◆ Task description
Starting with the line below that holds "Radio Sela de Ouro" and stopping after the line that holds "Soft Scour Pad No.98 (สีขาว)", transcribe the lines exactly, leaving out all pictures.

◆ Source data
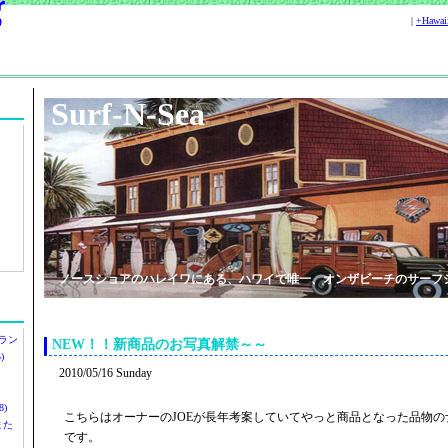
|
+Hawa
Surf-N-Sea
ノースショアのハレイワにある、ハワイで唯一、オンザビーチのサーフ
ラン
NEW！！新商品のお写真解禁～～
)
2010/05/16 Sunday
)
こちらはオーナーのJOEが長年考案していてやっと商品となった品物
ツまた
です。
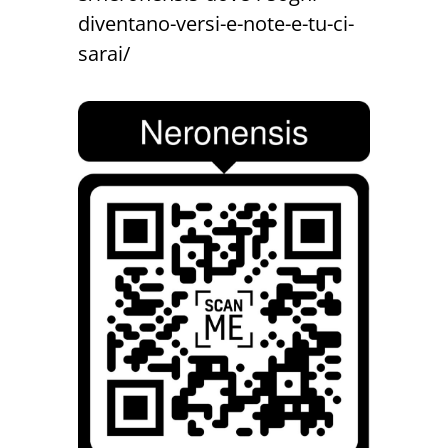
diventano-versi-e-note-e-tu-ci-
sarai/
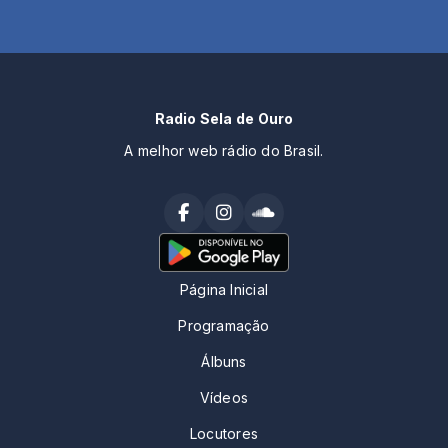
Radio Sela de Ouro
A melhor web rádio do Brasil.
Página Inicial
Programação
Álbuns
Vídeos
Locutores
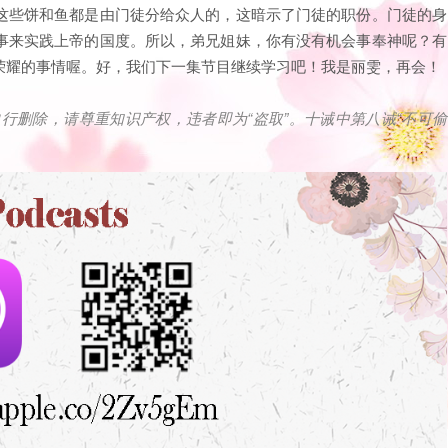
这些饼和鱼都是由门徒分给众人的，这暗示了门徒的职份。门徒的身
事来实践上帝的国度。所以，弟兄姐妹，你有没有机会事奉神呢？有
荣耀的事情喔。好，我们下一集节目继续学习吧！我是丽雯，再会！
自行删除，请尊重知识产权，违者即为
“
盗取
”
。十诫中第八诫
“
不可偷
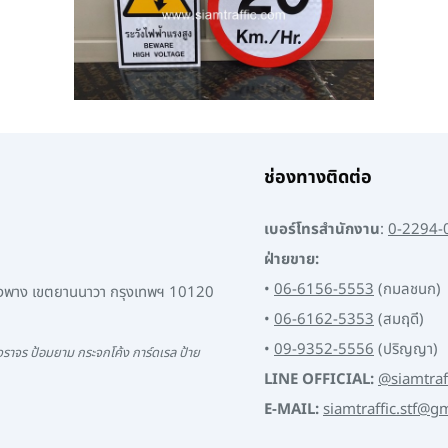
ช่องทางติดต่อ
เบอร์โทรสำนักงาน
:
0-2294-
ฝ่ายขาย:
•
06-6156-5553
(กมลชนก)
พงพาง เขตยานนาวา กรุงเทพฯ 10120
•
06-6162-5353
(สมฤดี)
•
09-9352-5556
(ปริญญา)
ราจร ป้อมยาม กระจกโค้ง การ์ดเรล ป้าย
LINE OFFICIAL:
@siamtraf
E-MAIL:
siamtraffic.stf@g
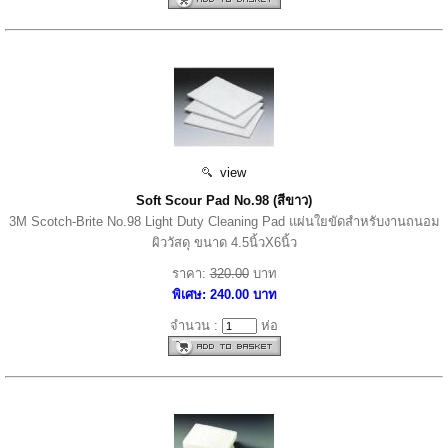
view
Soft Scour Pad No.98 (สีขาว)
3M Scotch-Brite No.98 Light Duty Cleaning Pad แผ่นใยขัดสำหรับงานถนอม
ผิววัสดุ ขนาด 4.5นิ้วX6นิ้ว
ราคา:
320.00
บาท
พิเศษ: 240.00 บาท
จำนวน :
ห่อ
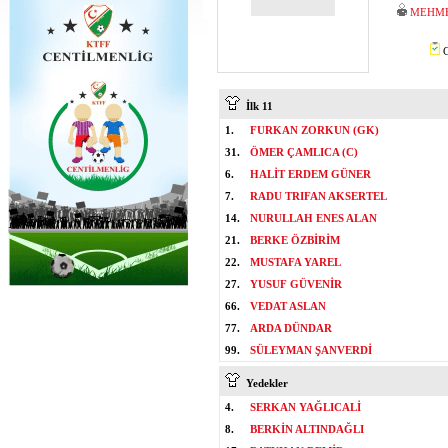
MEHME
C
İlk 11
1.
FURKAN ZORKUN (GK)
31.
ÖMER ÇAMLICA (C)
6.
HALİT ERDEM GÜNER
7.
RADU TRIFAN AKSERTEL
14.
NURULLAH ENES ALAN
21.
BERKE ÖZBİRİM
22.
MUSTAFA YAREL
27.
YUSUF GÜVENİR
66.
VEDAT ASLAN
77.
ARDA DÜNDAR
99.
SÜLEYMAN ŞANVERDİ
Yedekler
4.
SERKAN YAĞLICALİ
8.
BERKİN ALTINDAĞLI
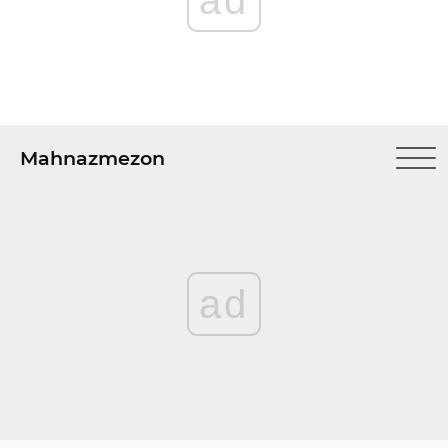
ad
Mahnazmezon
ad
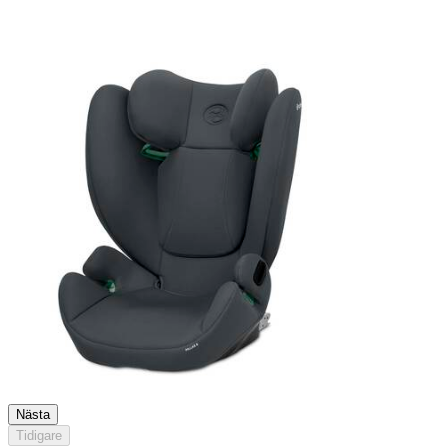
Nästa
Tidigare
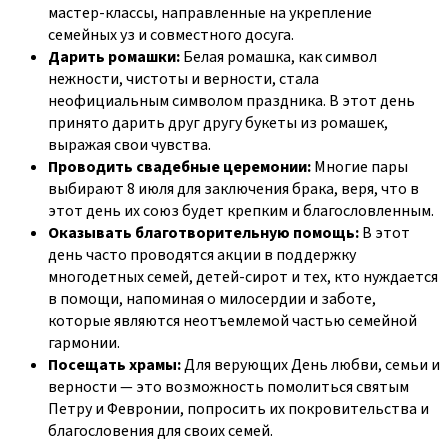
мастер-классы, направленные на укрепление
семейных уз и совместного досуга.
Дарить ромашки:
Белая ромашка, как символ
нежности, чистоты и верности, стала
неофициальным символом праздника. В этот день
принято дарить друг другу букеты из ромашек,
выражая свои чувства.
Проводить свадебные церемонии:
Многие пары
выбирают 8 июля для заключения брака, веря, что в
этот день их союз будет крепким и благословленным.
Оказывать благотворительную помощь:
В этот
день часто проводятся акции в поддержку
многодетных семей, детей-сирот и тех, кто нуждается
в помощи, напоминая о милосердии и заботе,
которые являются неотъемлемой частью семейной
гармонии.
Посещать храмы:
Для верующих День любви, семьи и
верности — это возможность помолиться святым
Петру и Февронии, попросить их покровительства и
благословения для своих семей.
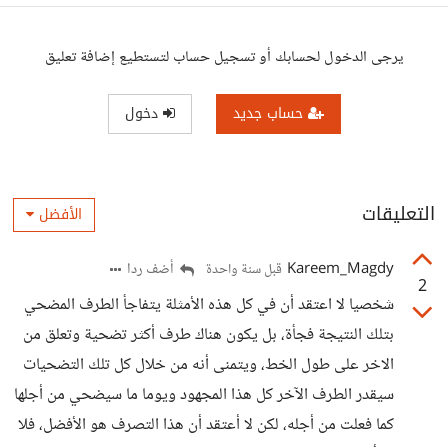
يرجى الدخول لحسابك أو تسجيل حساب لتستطيع إضافة تعليق
حساب جديد
دخول
التعليقات
الأفضل
Kareem_Magdy
أضف ردا
قبل سنة واحدة
2
شخصيا لا اعتقد أن في كل هذه الأمثلة يتفاجأ الطرف المضحي
بتلك النتيجة فجأة، بل يكون هناك طرف أكثر تضحية وتعلق من
الاخر على طول الخط، ويتمنى أنه من خلال كل تلك التضحيات
سيقدر الطرف الآخر كل هذا المجهود ويوما ما سيضحي من أجلها
كما فعلت من أجله، لكن لا أعتقد أن هذا التصرف هو الأفضل، فلا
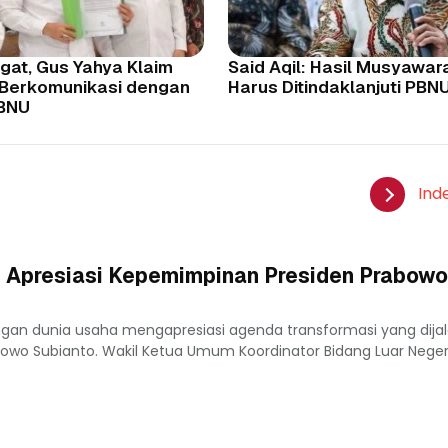
gat, Gus Yahya Klaim
Said Aqil: Hasil Musyawar
 Berkomunikasi dengan
Harus Ditindaklanjuti PBN
PBNU
Ind
 Apresiasi Kepemimpinan Presiden Prabowo
ngan dunia usaha mengapresiasi agenda transformasi yang dija
owo Subianto. Wakil Ketua Umum Koordinator Bidang Luar Nege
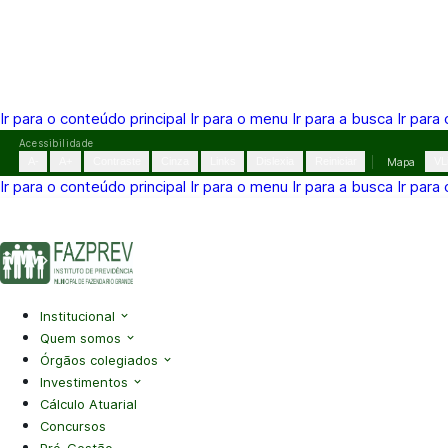
Ir para o conteúdo principal
Ir para o menu
Ir para a busca
Ir para
Pular
Acessibilidade
para
A-
A+
Contraste
Cinza
Links
Dislexia
Reiniciar
Mapa
VL
o
Ir para o conteúdo principal
Ir para o menu
Ir para a busca
Ir para
conteúdo
(41) 3995-2146
contato@fazprev.pr.gov.br
Seg-Sex: 08h–
Acessibilidade
|
Mapa do Site
|
Privacidade
Institucional
Quem somos
Órgãos colegiados
Investimentos
Cálculo Atuarial
Concursos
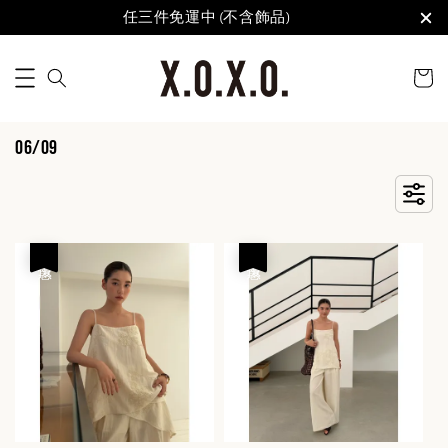
任三件免運中 (不含飾品)
06/09
優惠
優惠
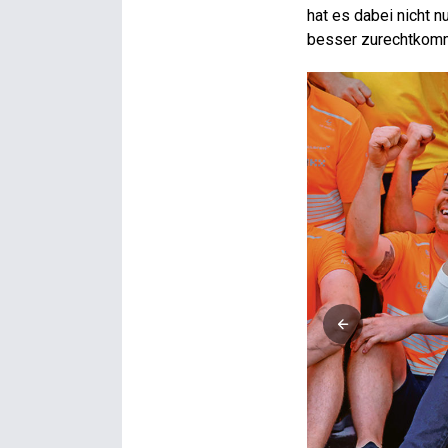
hat es dabei nicht 
besser zurechtkom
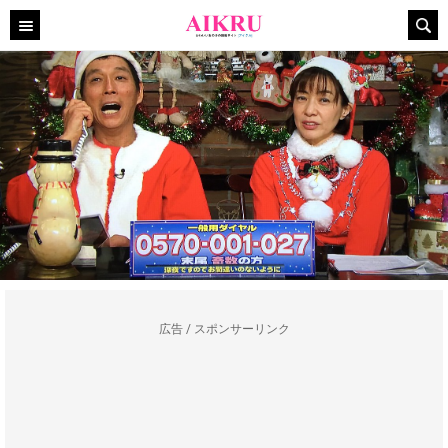
広告 / スポンサーリンク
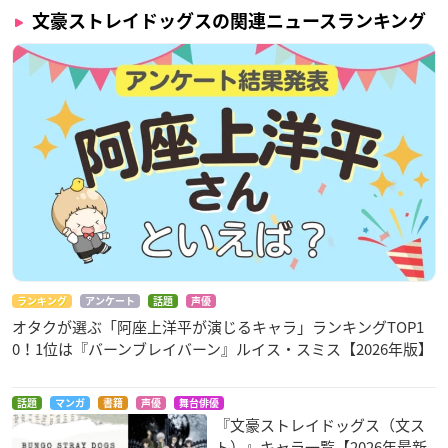
文豪ストレイドッグスの関連ニュースランキング
ランキング
アンケート
話題
声優
オタクが選ぶ「阿座上洋平が演じるキャラ」ランキングTOP1
0！1位は『バーンブレイバーン』ルイス・スミス【2026年版】
話題
マンガ
書籍
声優
舞台俳優
『文豪ストレイドッグス（文ス
ト）』キャラ一覧【2026年最新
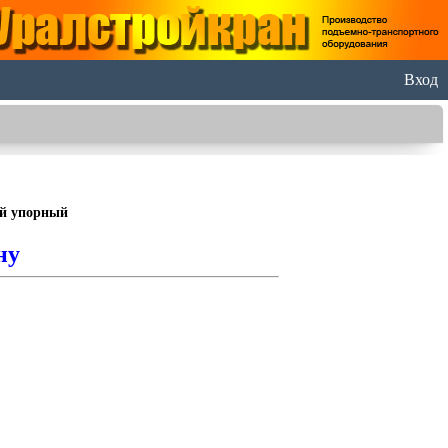
Вход
й упорный
ну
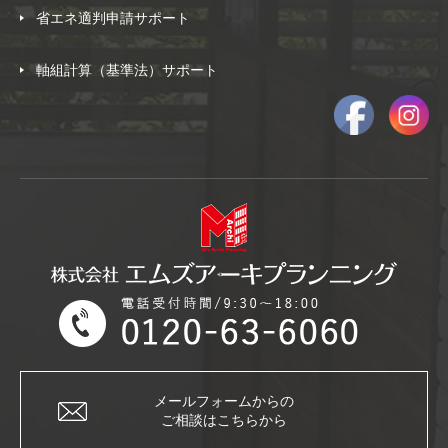
省エネ適判申請サポート
軸組計算（基準法）サポート
メールフォームからの
ご相談はこちらから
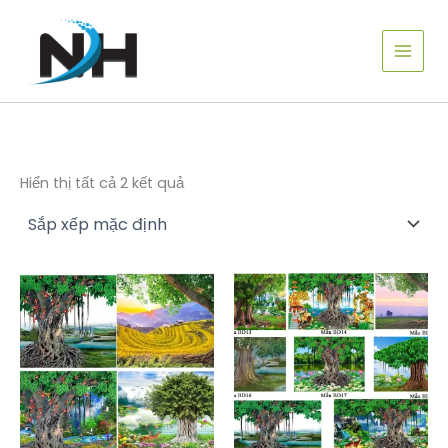
Nhảy
tới
nội
dung
Hiển thị tất cả 2 kết quả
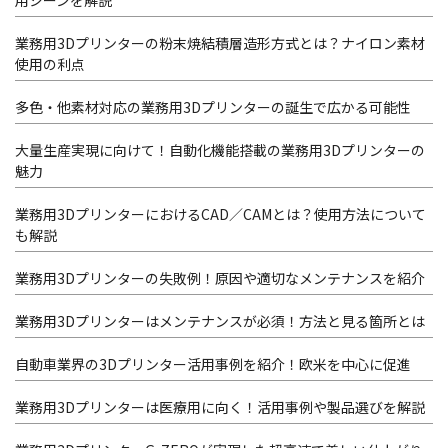
用シーンを解説
業務用3Dプリンターの粉末焼結積層造形方式とは？ナイロン素材
使用の利点
多色・他素材対応の業務用3Dプリンターの誕生で広かる可能性
大量生産実現に向けて！自動化機能搭載の業務用3Dプリンターの
魅力
業務用3DプリンターにおけるCAD／CAMとは？使用方法について
も解説
業務用3Dプリンターの失敗例！原因や適切なメンテナンスを紹介
業務用3Dプリンターはメンテナンスが必須！方法と見る箇所とは
自動車業界の3Dプリンター活用事例を紹介！欧米を中心に促進
業務用3Dプリンターは医療用に向く！活用事例や製品選びを解説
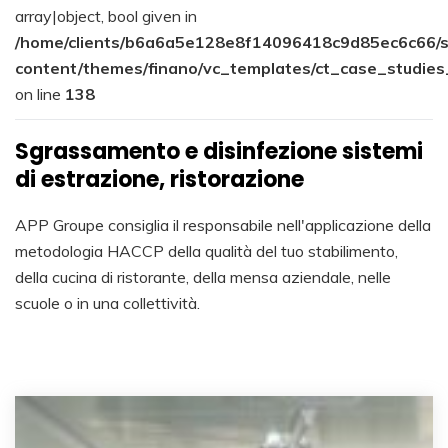
array|object, bool given in
/home/clients/b6a6a5e128e8f14096418c9d85ec6c66/s
content/themes/finano/vc_templates/ct_case_studies
on line
138
Sgrassamento e disinfezione sistemi
di estrazione, ristorazione
APP Groupe consiglia il responsabile nell'applicazione della
metodologia HACCP della qualità del tuo stabilimento,
della cucina di ristorante, della mensa aziendale, nelle
scuole o in una collettività.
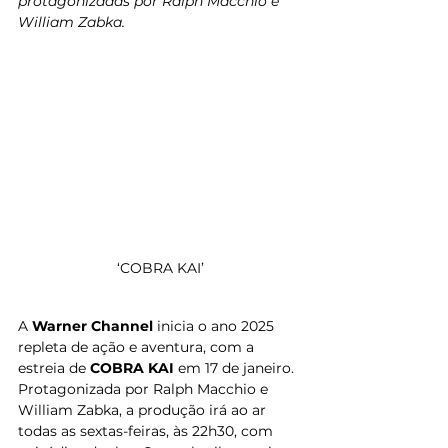
protagonizadas por Ralph Macchio e 
William Zabka.
‘COBRA KAI’
A 
Warner Channel
 inicia o ano 2025 
repleta de ação e aventura, com a 
estreia de 
COBRA KAI 
em 17 de janeiro. 
Protagonizada por Ralph Macchio e 
William Zabka, a produção irá ao ar 
todas as sextas-feiras, às 22h30, com 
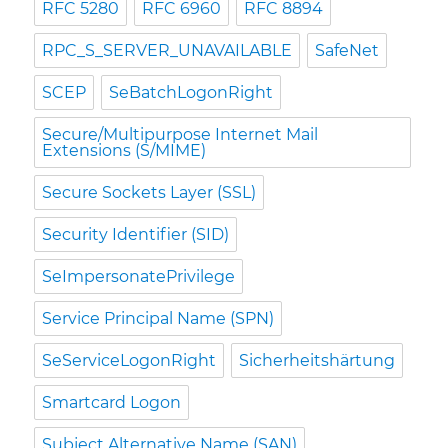
RFC 5280
RFC 6960
RFC 8894
RPC_S_SERVER_UNAVAILABLE
SafeNet
SCEP
SeBatchLogonRight
Secure/Multipurpose Internet Mail
Extensions (S/MIME)
Secure Sockets Layer (SSL)
Security Identifier (SID)
SeImpersonatePrivilege
Service Principal Name (SPN)
SeServiceLogonRight
Sicherheitshärtung
Smartcard Logon
Subject Alternative Name (SAN)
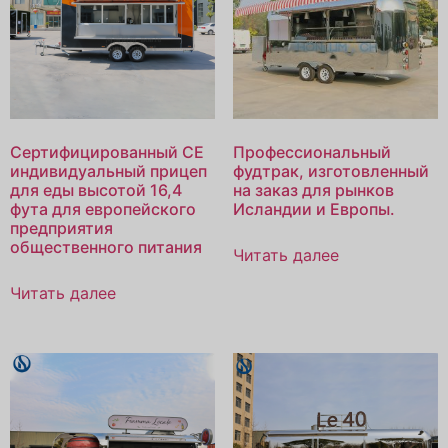
Сертифицированный CE
Профессиональный
индивидуальный прицеп
фудтрак, изготовленный
для еды высотой 16,4
на заказ для рынков
фута для европейского
Исландии и Европы.
предприятия
общественного питания
Читать далее
Читать далее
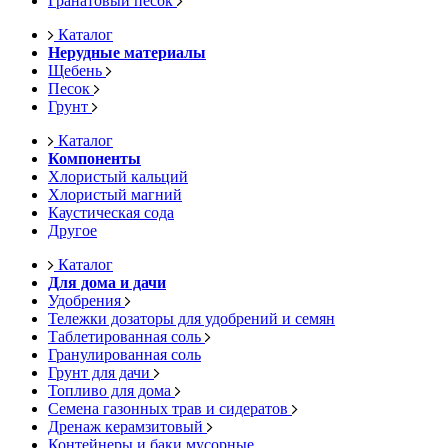
Гранатовый песок
Каталог
Нерудные материалы
Щебень
Песок
Грунт
Каталог
Компоненты
Хлористый кальций
Хлористый магний
Каустическая сода
Другое
Каталог
Для дома и дачи
Удобрения
Тележки дозаторы для удобрений и семян
Таблетированная соль
Гранулированная соль
Грунт для дачи
Топливо для дома
Семена газонных трав и сидератов
Дренаж керамзитовый
Контейнеры и баки мусорные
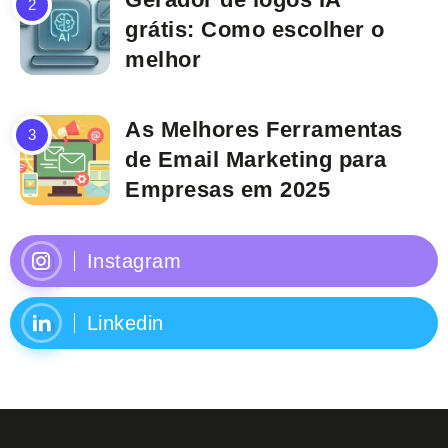
grátis: Como escolher o
melhor
As Melhores Ferramentas
de Email Marketing para
Empresas em 2025
Instagram
Linkedin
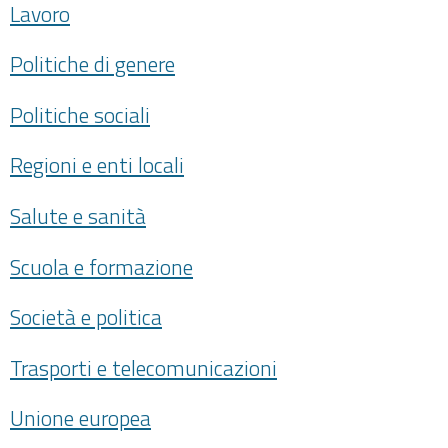
Lavoro
Politiche di genere
Politiche sociali
Regioni e enti locali
Salute e sanità
Scuola e formazione
Società e politica
Trasporti e telecomunicazioni
Unione europea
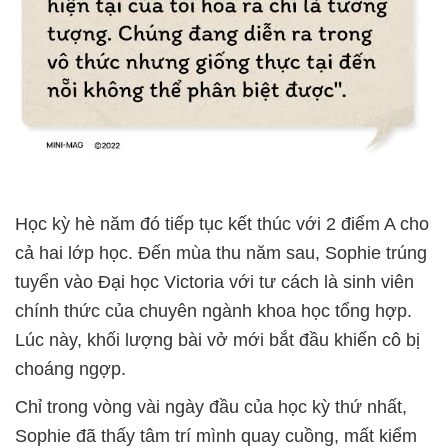
Học kỳ hè năm đó tiếp tục kết thúc với 2 điểm A cho
cả hai lớp học. Đến mùa thu năm sau, Sophie trúng
tuyển vào Đại học Victoria với tư cách là sinh viên
chính thức của chuyên ngành khoa học tổng hợp.
Lúc này, khối lượng bài vở mới bắt đầu khiến cô bị
choáng ngợp.
Chỉ trong vòng vài ngày đầu của học kỳ thứ nhất,
Sophie đã thấy tâm trí mình quay cuồng, mất kiểm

◆ Output for this task
Radio Sela de Ouro
A melhor web rádio do Brasil.
Página Inicial
Programação
Álbuns
Vídeos
Locutores
这些饼和鱼都是由门徒分给众人的，这暗示了门徒的职份。门徒的身
事来实践上帝的国度。所以，弟兄姐妹，你有没有机会事奉神呢？有
荣耀的事情喔。好，我们下一集节目继续学习吧！我是丽雯，再会！
自行删除，请尊重知识产权，违者即为
“
盗取
”
。十诫中第八诫
“
不可偷
ช่องทางติดต่อ
เบอร์โทรสำนักงาน
:
0-2294-
ฝ่ายขาย:
•
06-6156-5553
(กมลชนก)
พงพาง เขตยานนาวา กรุงเทพฯ 10120
•
06-6162-5353
(สมฤดี)
•
09-9352-5556
(ปริญญา)
ราจร ป้อมยาม กระจกโค้ง การ์ดเรล ป้าย
LINE OFFICIAL:
@siamtraf
E-MAIL:
siamtraffic.stf@g
view
Soft Scour Pad No.98 (สีขาว)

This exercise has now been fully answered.